> Dataset entries
◇ ◇ ◇ ◇ ◇

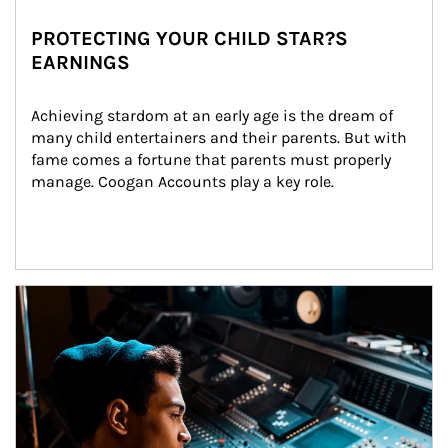
PROTECTING YOUR CHILD STAR?S
EARNINGS
Achieving stardom at an early age is the dream of 
many child entertainers and their parents. But with 
fame comes a fortune that parents must properly 
manage. Coogan Accounts play a key role.
Article Image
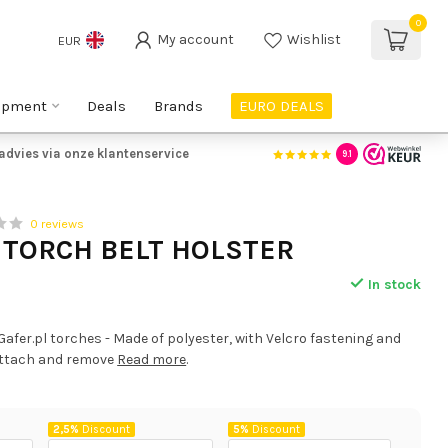
0
My account
Wishlist
EUR
ipment
Deals
Brands
EURO DEALS
9,- NL BE
| €150,- DE
Gratis advies via onze klantenserv
9.1
0 reviews
 TORCH BELT HOLSTER
In stock
 Gafer.pl torches - Made of polyester, with Velcro fastening and
 attach and remove
Read more
.
2,5%
Discount
5%
Discount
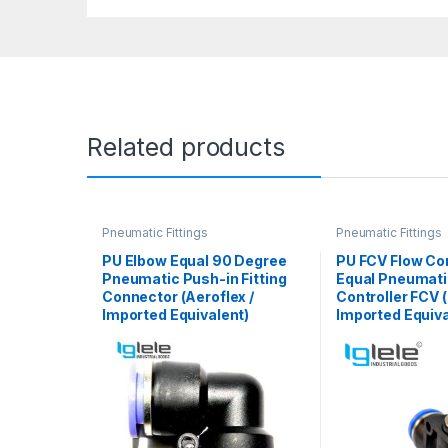
Related products
Pneumatic Fittings
Pneumatic Fittings
PU Elbow Equal 90 Degree
PU FCV Flow Con
Pneumatic Push-in Fitting
Equal Pneumat
Connector (Aeroflex /
Controller FCV (
Imported Equivalent)
Imported Equiva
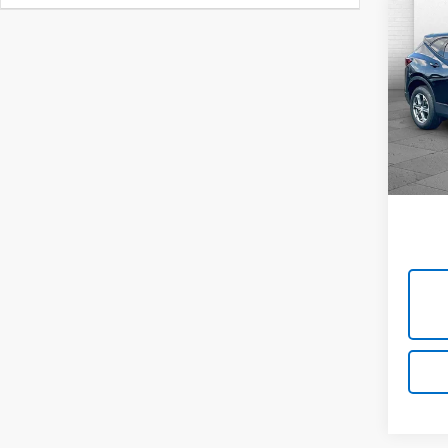
Co
Use
Blaz
Cabl
VIN:
3
Model:
45,7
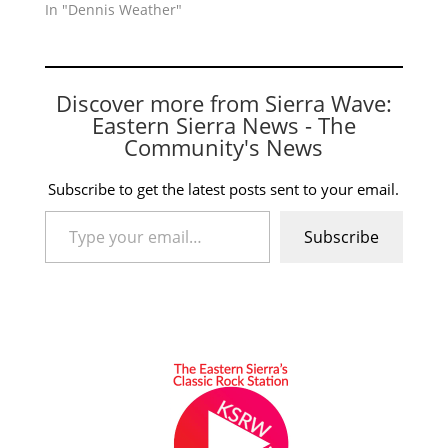
In "Dennis Weather"
Discover more from Sierra Wave:
Eastern Sierra News - The
Community's News
Subscribe to get the latest posts sent to your email.
Type your email…
Subscribe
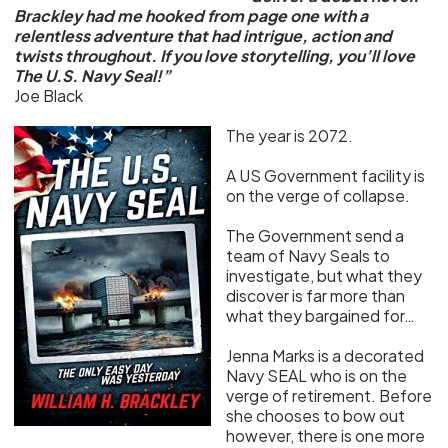
Brackley had me hooked from page one with a
relentless adventure that had intrigue, action and
twists throughout. If you love storytelling, you’ll love
The U.S. Navy Seal!”
Joe Black
The year is 2072.
A US Government facility is
on the verge of collapse.
The Government send a
team of Navy Seals to
investigate, but what they
discover is far more than
what they bargained for…
Jenna Marks is a decorated
Navy SEAL who is on the
verge of retirement. Before
she chooses to bow out
however, there is one more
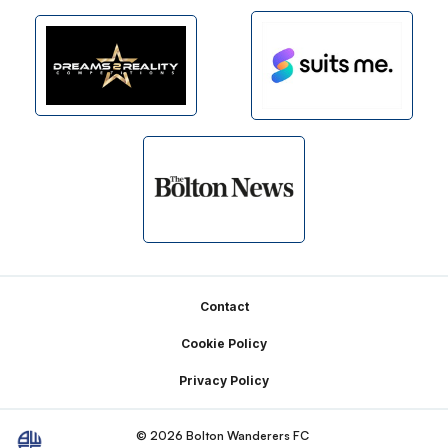
Footer
Contact
Cookie Policy
Privacy Policy
© 2026 Bolton Wanderers FC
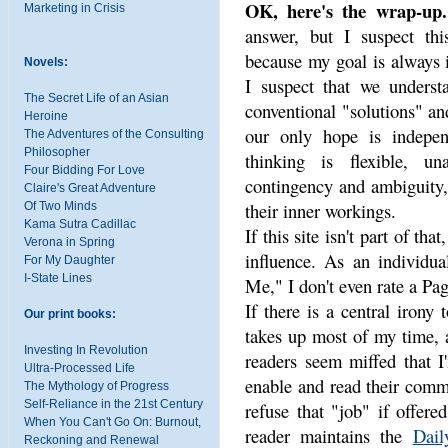
OK, here's the wrap-up.
Marketing in Crisis
answer, but I suspect thi
because my goal is always 
Novels:
I suspect that we understa
The Secret Life of an Asian
conventional "solutions" and
Heroine
our only hope is indepen
The Adventures of the Consulting
Philosopher
thinking is flexible, un
Four Bidding For Love
contingency and ambiguity,
Claire's Great Adventure
their inner workings.
Of Two Minds
Kama Sutra Cadillac
If this site isn't part of th
Verona in Spring
influence. As an individua
For My Daughter
I-State Lines
Me," I don't even rate a Pa
If there is a central irony t
Our print books:
takes up most of my time, a
Investing In Revolution
readers seem miffed that I
Ultra-Processed Life
enable and read their comm
The Mythology of Progress
Self-Reliance in the 21st Century
refuse that "job" if offere
When You Can't Go On: Burnout,
reader maintains the
Dail
Reckoning and Renewal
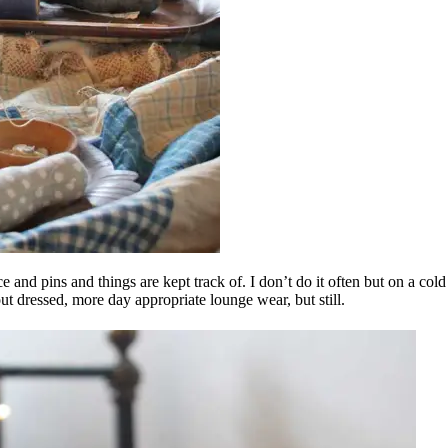
and pins and things are kept track of. I don’t do it often but on a cold s
t dressed, more day appropriate lounge wear, but still.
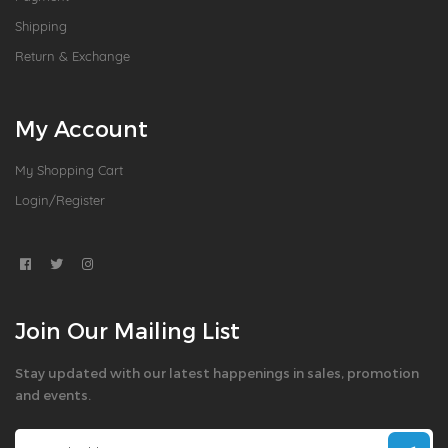
Shipping
Return & Exchange
My Account
My Shopping Cart
Login/Register
Join Our Mailing List
Stay updated with our latest happenings in sales, promotion
and events.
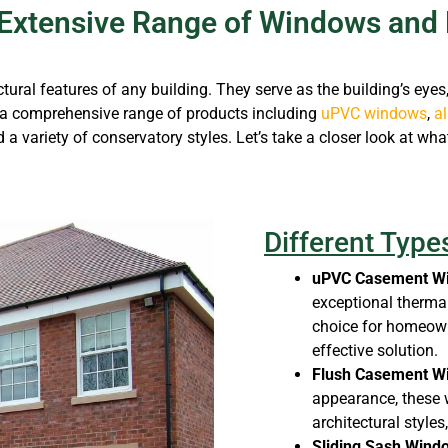
Extensive Range of Windows and 
l features of any building. They serve as the building’s eyes, o
a comprehensive range of products including
uPVC windows
,
a
d a variety of conservatory styles. Let’s take a closer look at wha
Different Typ
uPVC Casement W
exceptional thermal
choice for homeown
effective solution.
Flush Casement W
appearance, these
architectural styles
Sliding Sash Wind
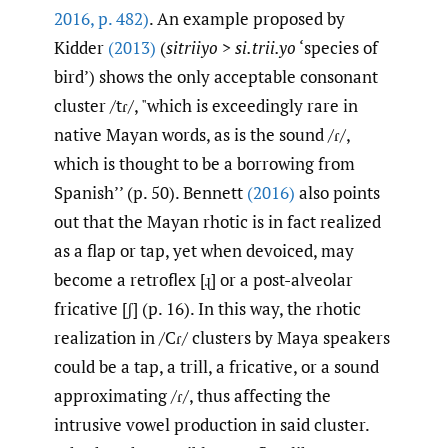
2016
,
p. 482)
. An example proposed by
Kidder
(2013)
(
sitriiyo > si.trii.yo
‘species of
bird’) shows the only acceptable consonant
cluster /tɾ/, "which is exceedingly rare in
native Mayan words, as is the sound /ɾ/,
which is thought to be a borrowing from
Spanish’’ (p. 50). Bennett
(2016)
also points
out that the Mayan rhotic is in fact realized
as a flap or tap, yet when devoiced, may
become a retroflex [ɻ] or a post-alveolar
fricative [ʃ] (p. 16). In this way, the rhotic
realization in /Cɾ/ clusters by Maya speakers
could be a tap, a trill, a fricative, or a sound
approximating /ɾ/, thus affecting the
intrusive vowel production in said cluster.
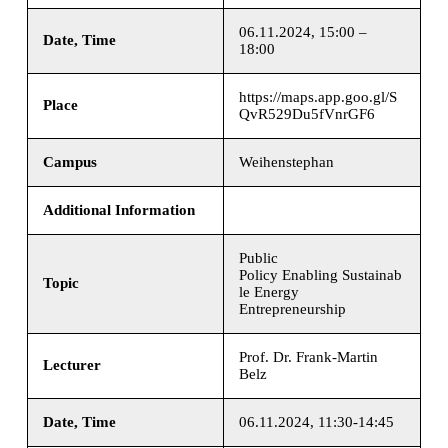
06.11.2024, 15:00 –
Date, Time
18:00
https://maps.app.goo.gl/S
Place
QvR529Du5fVnrGF6
Campus
Weihenstephan
Additional Information
Public
Policy Enabling Sustainab
Topic
le Energy
Entrepreneurship
Prof. Dr. Frank-Martin
Lecturer
Belz
Date, Time
06.11.2024, 11:30-14:45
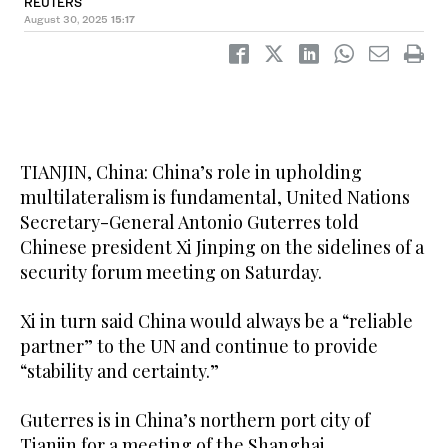
REUTERS
August 30, 2025
15:17
TIANJIN, China: China’s role in upholding
multilateralism is fundamental, United Nations
Secretary-General Antonio Guterres told
Chinese president Xi Jinping on the sidelines of a
security forum meeting on Saturday.
Xi in turn said China would always be a “reliable
partner” to the UN and continue to provide
“stability and certainty.”
Guterres is in China’s northern port city of
Tianjin for a meeting of the Shanghai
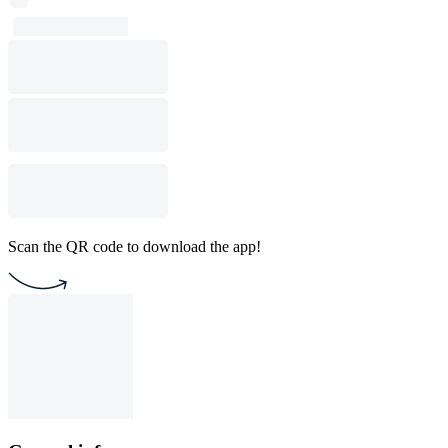
Scan the QR code to download the app!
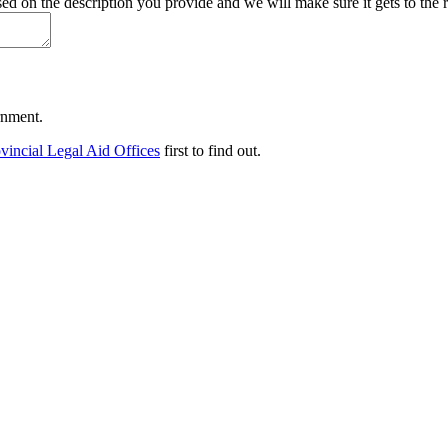
d on the description you provide and we will make sure it gets to the r
ernment.
vincial Legal Aid Offices
first to find out.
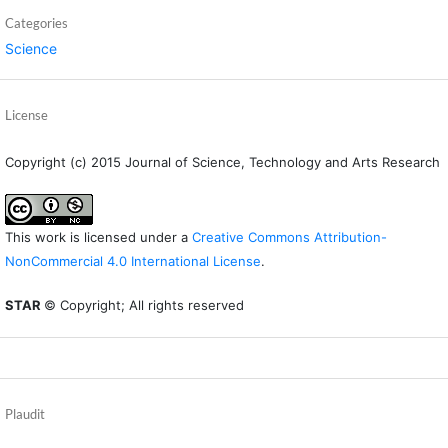
Categories
Science
License
Copyright (c) 2015 Journal of Science, Technology and Arts Research
This work is licensed under a
Creative Commons Attribution-
NonCommercial 4.0 International License
.
STAR
© Copyright; All rights reserved
Plaudit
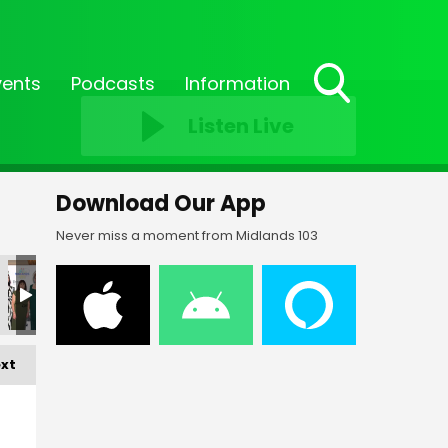
vents
Podcasts
Information
Toggle
Listen Live
Search
Visibility
Download Our App
Never miss a moment from Midlands 103
xt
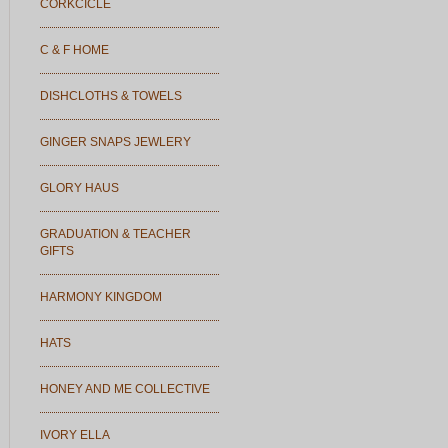
CORKCICLE
C & F HOME
DISHCLOTHS & TOWELS
GINGER SNAPS JEWLERY
GLORY HAUS
GRADUATION & TEACHER
GIFTS
HARMONY KINGDOM
HATS
HONEY AND ME COLLECTIVE
IVORY ELLA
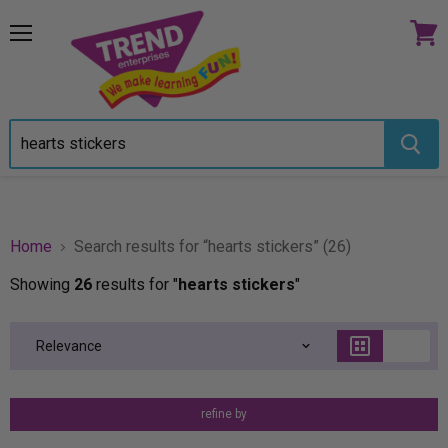
Menu
View
cart
Home
Search results for “hearts stickers” (26)
Showing
26
results for "
hearts stickers
"
refine by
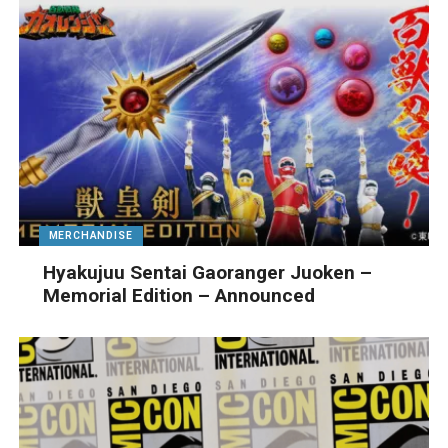
MERCHANDISE
Hyakujuu Sentai Gaoranger Juoken –
Memorial Edition – Announced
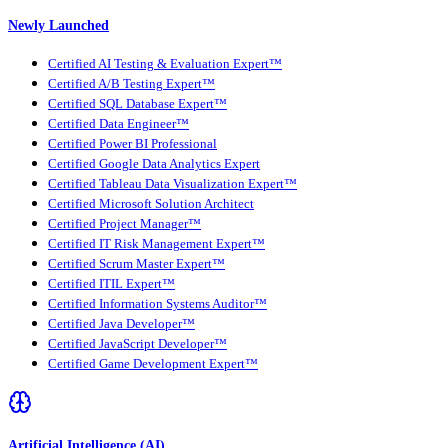
Newly Launched
Certified AI Testing & Evaluation Expert™
Certified A/B Testing Expert™
Certified SQL Database Expert™
Certified Data Engineer™
Certified Power BI Professional
Certified Google Data Analytics Expert
Certified Tableau Data Visualization Expert™
Certified Microsoft Solution Architect
Certified Project Manager™
Certified IT Risk Management Expert™
Certified Scrum Master Expert™
Certified ITIL Expert™
Certified Information Systems Auditor™
Certified Java Developer™
Certified JavaScript Developer™
Certified Game Development Expert™
Artificial Intelligence (AI)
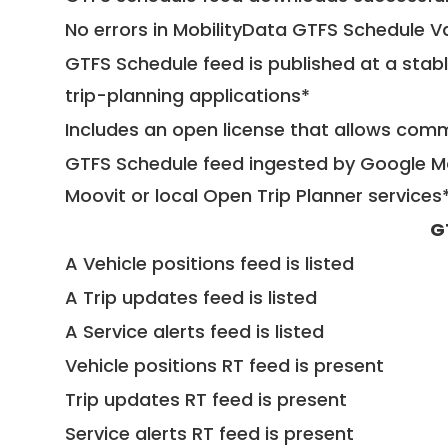
No errors in MobilityData GTFS Schedule V
GTFS Schedule feed is published at a stab
trip-planning applications*
Includes an open license that allows com
GTFS Schedule feed ingested by Google Ma
Moovit or local Open Trip Planner services
G
A Vehicle positions feed is listed
A Trip updates feed is listed
A Service alerts feed is listed
Vehicle positions RT feed is present
Trip updates RT feed is present
Service alerts RT feed is present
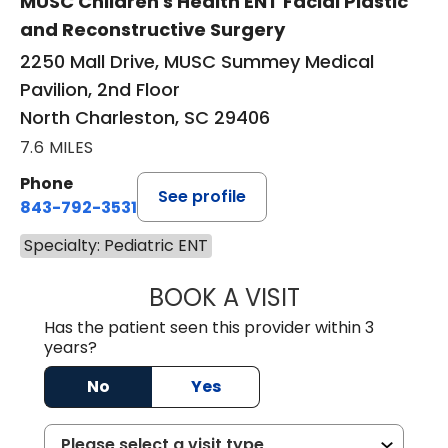
MUSC Children's Health ENT Facial Plastic
and Reconstructive Surgery
2250 Mall Drive, MUSC Summey Medical
Pavilion, 2nd Floor
North Charleston, SC 29406
7.6 MILES
Phone
See profile
843-792-3531
Specialty: Pediatric ENT
BOOK A VISIT
HELEN FOUT KUL
Has the patient seen this provider within 3
years?
No
Yes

◇ ◇ ◇ ◇ ◇

> WHAT THE EXERCISE ASKS
Look over the records above, and wherever a line contains the string "News", copy that line.

> RESULT FOR THIS EXERCISE
Eastern Sierra News - The
Community's News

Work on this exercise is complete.